Mr. Paul V. was then asked to collect the liferaft and to sign a document stating that he received his property back. This is absurd. We then went to the police. On arriving there, we were told that the Customs Department had asked the police to forward any complaint we would do to them, for investigation.

For us, this is totally unacceptable. We make this complaint on the basis that the matter will be investigated by the Police Department. We feel that piracy is a serious offense.

Paul V. (Captain)

Christoffer K. (Crew)

Bruno L. (Crew)


Report on our first meetings with the authorities in Kanniyakumari (Cape Comorin, INDIA).


When the Customs came out first to our boat, the Superintendent made several comments that the liferaft was already in their possession. They asked us to collect the liferaft as soon as possible (initially they wanted us to collect it at 3 a.m.). The Superintendent made it clear that he wanted us to collect the inflated liferaft and to leave without reporting the matter to the police. At customs, we were asked to sign a document stating that all our property had been returned to us. When we went to the police, we were informed that the Superintendent of Customs had already asked the police to forward any complaint we made for further investigation to the Customs.
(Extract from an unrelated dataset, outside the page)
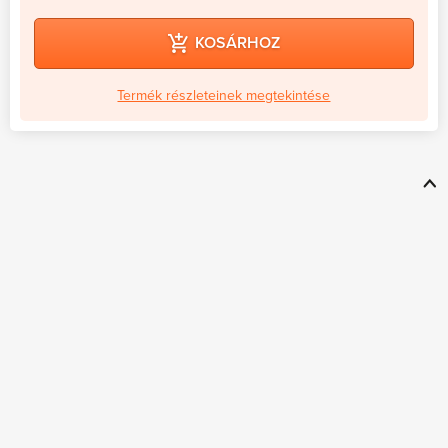
KOSÁRHOZ
Termék részleteinek megtekintése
Statements by the Superintendent: "If we find your liferaft, will you leave Kanniyakumari?" "Don't contact to the police or the church, they will just try to protect the fishermen; we will help you."


When complaining at the local police station, we were told that the Customs only came out to our boat because they got a phonecall accusing us of smuggling drugs to Kanniyakumari. The Customs never mentioned this while they were on our boat and only talked about our liferaft. We understood that the local police was never informed by the Customs on the robbery. The House Station Officer, Mr. Paul Pandi, stated that Kanniyakumari is a dangerous place and that there were thefts on boats before. He told us to warn other yachts not to visit Kanniyakumari.

Ironically, he said this sitting in front of a wallchart showing that in 2005 there were 3 cases of robbery in Kanniyakumari district, 3 convictions and a 100% conviction rate. We were not asked any particulars about the crime or for a description of the fishermen who boarded us to steal the liferaft or for a description of their boat.

We think that it is quite easy to get a high conviction rate by discouraging people from making a complaint.